Where an Expert Medical Advisor (EMA) clearly indicated in his report that a claimant had not reached MMI because of the claimant’s need for future surgery, it was error for the Florida Judge of Compensation Claims (JCC) to find that the claimant had indeed reached MMI on the basis of the EMA’s answer to one hypothetical question on cross-examination, held a state appellate court [Olvera v. Hernandez Constr. of SW Fla. Inc., 2019 Fla. App. LEXIS 17205 (Nov. 15, 2019)].
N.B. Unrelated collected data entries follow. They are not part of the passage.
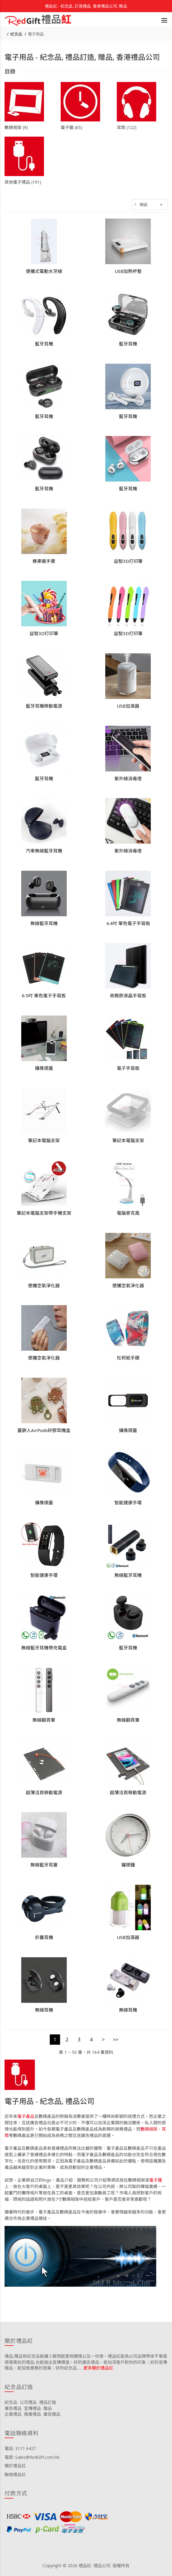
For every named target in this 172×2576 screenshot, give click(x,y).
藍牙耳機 (44, 344)
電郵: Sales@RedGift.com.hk (32, 2457)
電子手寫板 (128, 1068)
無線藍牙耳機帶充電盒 (44, 1648)
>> (115, 2039)
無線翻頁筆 (43, 1720)
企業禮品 (13, 2414)
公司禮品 (28, 2402)
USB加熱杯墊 (128, 271)
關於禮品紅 (15, 2466)
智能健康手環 (128, 1502)
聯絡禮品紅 (15, 2474)
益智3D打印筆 (128, 561)
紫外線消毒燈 (128, 778)
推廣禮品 (32, 2414)
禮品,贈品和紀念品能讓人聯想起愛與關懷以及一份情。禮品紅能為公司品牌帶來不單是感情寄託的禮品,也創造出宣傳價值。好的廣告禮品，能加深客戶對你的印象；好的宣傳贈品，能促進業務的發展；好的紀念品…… (86, 2362)
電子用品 (36, 34)
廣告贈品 (51, 2414)
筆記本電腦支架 (44, 1140)
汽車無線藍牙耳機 (44, 851)
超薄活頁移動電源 (44, 1792)
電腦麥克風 (128, 1213)
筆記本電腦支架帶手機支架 (44, 1213)
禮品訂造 (47, 2402)
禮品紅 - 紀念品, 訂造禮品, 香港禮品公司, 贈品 (86, 6)
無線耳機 (44, 2010)
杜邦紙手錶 (128, 1358)
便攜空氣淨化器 (44, 1285)
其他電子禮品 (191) (23, 182)
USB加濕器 (128, 706)
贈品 (47, 2408)
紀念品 (16, 34)
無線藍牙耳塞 (44, 1865)
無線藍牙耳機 (44, 923)
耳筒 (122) (127, 127)
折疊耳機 (44, 1937)
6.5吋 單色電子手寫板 (44, 995)
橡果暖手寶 (43, 561)
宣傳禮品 (32, 2408)
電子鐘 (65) (71, 127)
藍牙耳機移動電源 (44, 706)
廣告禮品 (13, 2408)
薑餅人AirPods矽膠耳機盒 (43, 1430)
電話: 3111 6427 (20, 2448)
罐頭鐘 (128, 1865)
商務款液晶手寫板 (128, 995)
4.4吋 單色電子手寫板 (128, 923)
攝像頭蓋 (44, 1068)
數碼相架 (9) (16, 127)
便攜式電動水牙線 (44, 271)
Black-Letter Rules” Re: Presumption of Correctness

The appellate court acknowledged that the “black-letter rules” affording the presumption of correctness to the opinion of an expert medical advisor (EMA) do not apply where the EMA fails to offer a definitive opinion on the contested issue, but the appellate court stressed that nothing in the EMA statute [§ 440.20(10), Fla. Stat.] or prior case law allows a JCC to disregard the presumed correctness of an unequivocal EMA opinion without first making a finding of clear and convincing evidence contradicting the presumed correctness. Here, the JCC appeared to weigh the evidence, including the testimony of the JCC. Without clear and convincing evidence that the EMA’s opinion was incorrect, it could not be weighed along with the other medical evidence offered.

EMA’s Report

Here, the EMA stated in his report that he recommended electrodiagnostic studies and additional surgery. Based on these recommendations, he also answered “no” to the question whether the claimant had, as of May 16, 2016, reached MMI. When deposed, the EMA confirmed the opinions expressed in his report. In fact, by this time, the electrodiagnostic studies had been completed and, according to the EMA, the results confirmed his opinion on surgery. However, when asked a leading question by the attorney for the employer and carrier, the EMA agreed that the claimant would be at MMI in May 2016 “if he does not have surgery.”

JCC’s Findings

Based on the answer to the hypothetical question, the JCC found that the claimant was not entitled to temporary partial disability benefits because the EMA opined that the claimant reached MMI as of May 31, 2016.

Fitzgerald Decision

As noted above, the appellate court acknowledged that in Fitzgerald v. Osceola Cty. Sch. Bd., 974 So. 2d 1161, (Fla. 1st DCA 2008), the court found that the presumption of correctness did not apply where the EMA had given only an equivocal opinion on the medical issue at hand. The court noted, however, that in a subsequent decision, Amos v. Gartner, 17 So. 3d 829, 832 (Fla. 1st DCA 2009), the court had explained that nothing in § 440.20(10), Fla. Stat., or in the Fitzgerald opinion allowed a JCC to disregard the presumed correctness of an unequivocal EMA opinion without first making a finding of clear and convincing evidence contradicting the presumed correctness.

The court concluded that because the employer/carrier never established the underlying facts supporting the hypothetical question, the EMA’s testimony on that point was nothing more than speculation. It could not form the basis for the JCC’s decision.